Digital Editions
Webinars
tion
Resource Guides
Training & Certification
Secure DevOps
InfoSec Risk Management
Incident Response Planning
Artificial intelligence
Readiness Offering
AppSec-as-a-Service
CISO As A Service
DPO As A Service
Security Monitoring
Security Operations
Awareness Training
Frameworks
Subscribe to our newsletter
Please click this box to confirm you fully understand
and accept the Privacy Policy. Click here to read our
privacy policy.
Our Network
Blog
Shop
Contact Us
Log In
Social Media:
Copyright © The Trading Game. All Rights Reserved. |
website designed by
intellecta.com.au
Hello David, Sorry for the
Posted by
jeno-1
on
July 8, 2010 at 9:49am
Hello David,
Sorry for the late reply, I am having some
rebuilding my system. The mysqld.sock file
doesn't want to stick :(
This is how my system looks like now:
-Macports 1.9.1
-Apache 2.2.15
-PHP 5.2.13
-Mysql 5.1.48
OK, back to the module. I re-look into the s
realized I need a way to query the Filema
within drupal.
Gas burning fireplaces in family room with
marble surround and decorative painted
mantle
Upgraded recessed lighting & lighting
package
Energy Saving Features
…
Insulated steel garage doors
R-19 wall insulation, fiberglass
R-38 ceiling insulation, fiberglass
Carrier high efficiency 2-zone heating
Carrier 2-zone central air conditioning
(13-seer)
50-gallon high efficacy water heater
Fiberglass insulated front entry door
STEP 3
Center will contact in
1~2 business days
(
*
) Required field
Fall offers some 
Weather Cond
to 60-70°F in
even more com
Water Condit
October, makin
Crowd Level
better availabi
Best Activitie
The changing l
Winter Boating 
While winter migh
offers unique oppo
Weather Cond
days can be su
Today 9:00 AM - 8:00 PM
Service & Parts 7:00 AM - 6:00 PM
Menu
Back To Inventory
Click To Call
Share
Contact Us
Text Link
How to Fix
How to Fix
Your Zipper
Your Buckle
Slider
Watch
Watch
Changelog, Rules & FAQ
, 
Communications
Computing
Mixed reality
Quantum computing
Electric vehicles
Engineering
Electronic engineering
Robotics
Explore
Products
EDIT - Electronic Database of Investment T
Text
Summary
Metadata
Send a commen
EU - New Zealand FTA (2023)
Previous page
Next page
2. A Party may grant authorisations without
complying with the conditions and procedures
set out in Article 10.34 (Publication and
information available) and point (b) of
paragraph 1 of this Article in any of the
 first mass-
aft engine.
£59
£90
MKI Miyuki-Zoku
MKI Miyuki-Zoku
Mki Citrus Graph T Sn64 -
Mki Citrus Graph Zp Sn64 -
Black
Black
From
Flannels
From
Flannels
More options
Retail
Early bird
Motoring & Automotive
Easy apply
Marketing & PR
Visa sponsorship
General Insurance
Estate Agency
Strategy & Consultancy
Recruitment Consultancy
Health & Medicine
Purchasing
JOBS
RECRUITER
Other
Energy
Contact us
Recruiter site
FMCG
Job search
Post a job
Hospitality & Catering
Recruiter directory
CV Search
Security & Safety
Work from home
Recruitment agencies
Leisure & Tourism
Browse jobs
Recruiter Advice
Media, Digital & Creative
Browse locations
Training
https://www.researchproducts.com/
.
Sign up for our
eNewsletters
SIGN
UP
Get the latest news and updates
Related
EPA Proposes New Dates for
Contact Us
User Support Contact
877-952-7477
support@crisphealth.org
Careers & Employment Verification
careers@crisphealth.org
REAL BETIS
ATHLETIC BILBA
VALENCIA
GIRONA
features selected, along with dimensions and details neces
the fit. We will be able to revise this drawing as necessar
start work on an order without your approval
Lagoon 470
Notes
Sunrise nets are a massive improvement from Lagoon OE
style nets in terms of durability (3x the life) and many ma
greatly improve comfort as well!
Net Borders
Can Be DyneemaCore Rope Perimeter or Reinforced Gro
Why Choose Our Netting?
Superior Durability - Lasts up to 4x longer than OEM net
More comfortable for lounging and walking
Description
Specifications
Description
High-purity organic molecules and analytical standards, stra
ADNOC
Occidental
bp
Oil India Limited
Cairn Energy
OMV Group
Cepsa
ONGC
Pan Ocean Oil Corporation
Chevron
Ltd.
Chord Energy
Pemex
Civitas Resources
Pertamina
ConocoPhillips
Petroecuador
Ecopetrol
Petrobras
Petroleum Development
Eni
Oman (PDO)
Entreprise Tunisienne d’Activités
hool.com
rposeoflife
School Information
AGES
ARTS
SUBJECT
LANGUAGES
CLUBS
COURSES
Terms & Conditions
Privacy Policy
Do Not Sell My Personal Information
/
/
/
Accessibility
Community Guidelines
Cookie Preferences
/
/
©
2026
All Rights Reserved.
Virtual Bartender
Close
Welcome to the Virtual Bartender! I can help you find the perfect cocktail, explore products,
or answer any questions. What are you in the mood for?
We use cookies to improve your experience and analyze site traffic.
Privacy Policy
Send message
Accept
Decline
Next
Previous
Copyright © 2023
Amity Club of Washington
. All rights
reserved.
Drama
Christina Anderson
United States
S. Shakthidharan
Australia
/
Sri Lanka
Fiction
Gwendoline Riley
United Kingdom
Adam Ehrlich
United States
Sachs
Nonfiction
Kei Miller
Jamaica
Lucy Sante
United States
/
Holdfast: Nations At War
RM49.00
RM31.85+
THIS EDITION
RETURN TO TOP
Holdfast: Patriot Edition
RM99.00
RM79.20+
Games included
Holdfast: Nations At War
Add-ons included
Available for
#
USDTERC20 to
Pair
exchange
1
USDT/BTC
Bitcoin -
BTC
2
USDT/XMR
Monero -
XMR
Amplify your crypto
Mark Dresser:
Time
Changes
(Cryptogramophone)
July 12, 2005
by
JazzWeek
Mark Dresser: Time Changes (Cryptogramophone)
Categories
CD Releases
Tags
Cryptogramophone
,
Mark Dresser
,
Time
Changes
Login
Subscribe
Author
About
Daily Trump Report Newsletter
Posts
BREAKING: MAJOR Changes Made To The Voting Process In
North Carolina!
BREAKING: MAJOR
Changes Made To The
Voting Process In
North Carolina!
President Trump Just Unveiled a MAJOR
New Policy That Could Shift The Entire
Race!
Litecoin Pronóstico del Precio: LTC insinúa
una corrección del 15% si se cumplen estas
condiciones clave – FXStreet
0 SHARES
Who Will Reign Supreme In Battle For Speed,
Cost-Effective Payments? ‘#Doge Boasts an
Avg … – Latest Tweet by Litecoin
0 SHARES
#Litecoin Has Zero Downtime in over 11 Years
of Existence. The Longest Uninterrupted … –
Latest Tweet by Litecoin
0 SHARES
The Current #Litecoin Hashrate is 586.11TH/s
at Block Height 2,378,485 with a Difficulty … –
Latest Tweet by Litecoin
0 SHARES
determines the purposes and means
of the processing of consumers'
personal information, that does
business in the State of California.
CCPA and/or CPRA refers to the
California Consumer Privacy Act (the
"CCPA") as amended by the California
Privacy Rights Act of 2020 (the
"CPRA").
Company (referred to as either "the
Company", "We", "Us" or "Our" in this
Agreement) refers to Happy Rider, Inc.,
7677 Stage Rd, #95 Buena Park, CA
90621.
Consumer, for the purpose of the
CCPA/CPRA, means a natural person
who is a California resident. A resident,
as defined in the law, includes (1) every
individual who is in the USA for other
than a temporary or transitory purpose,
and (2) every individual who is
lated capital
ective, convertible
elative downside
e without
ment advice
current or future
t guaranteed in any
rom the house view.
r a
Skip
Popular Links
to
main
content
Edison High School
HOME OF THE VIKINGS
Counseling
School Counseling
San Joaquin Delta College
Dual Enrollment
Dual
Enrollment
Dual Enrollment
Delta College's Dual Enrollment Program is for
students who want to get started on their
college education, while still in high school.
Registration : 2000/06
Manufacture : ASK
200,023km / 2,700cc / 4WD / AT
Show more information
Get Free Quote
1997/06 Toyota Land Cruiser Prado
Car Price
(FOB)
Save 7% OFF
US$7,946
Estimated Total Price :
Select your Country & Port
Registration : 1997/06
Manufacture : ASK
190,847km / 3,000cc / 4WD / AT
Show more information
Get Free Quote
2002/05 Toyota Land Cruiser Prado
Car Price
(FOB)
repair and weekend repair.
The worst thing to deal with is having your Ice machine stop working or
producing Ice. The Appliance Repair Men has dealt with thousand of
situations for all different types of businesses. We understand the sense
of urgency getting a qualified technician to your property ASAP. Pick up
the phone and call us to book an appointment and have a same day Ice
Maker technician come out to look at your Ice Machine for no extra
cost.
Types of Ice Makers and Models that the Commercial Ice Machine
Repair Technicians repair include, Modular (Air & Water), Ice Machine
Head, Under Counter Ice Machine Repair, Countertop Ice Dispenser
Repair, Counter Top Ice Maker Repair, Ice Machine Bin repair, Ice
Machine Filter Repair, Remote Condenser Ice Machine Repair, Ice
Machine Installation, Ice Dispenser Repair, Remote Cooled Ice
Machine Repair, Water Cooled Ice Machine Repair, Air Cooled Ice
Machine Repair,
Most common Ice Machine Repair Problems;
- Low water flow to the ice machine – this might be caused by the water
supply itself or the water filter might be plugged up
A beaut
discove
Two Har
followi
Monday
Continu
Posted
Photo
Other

Instructions to follow
Copy out, word for word, only the lines from the one with "the phone and" through the last line of the material above.

Task solution
the phone and call us to book an appointment and have a same day Ice
Maker technician come out to look at your Ice Machine for no extra
cost.
Types of Ice Makers and Models that the Commercial Ice Machine
Repair Technicians repair include, Modular (Air & Water), Ice Machine
Head, Under Counter Ice Machine Repair, Countertop Ice Dispenser
Repair, Counter Top Ice Maker Repair, Ice Machine Bin repair, Ice
Machine Filter Repair, Remote Condenser Ice Machine Repair, Ice
Machine Installation, Ice Dispenser Repair, Remote Cooled Ice
Machine Repair, Water Cooled Ice Machine Repair, Air Cooled Ice
Machine Repair,
Most common Ice Machine Repair Problems;
- Low water flow to the ice machine – this might be caused by the water
supply itself or the water filter might be plugged up
A beaut
discove
Two Har
followi
Monday
Continu
Posted
Photo
Other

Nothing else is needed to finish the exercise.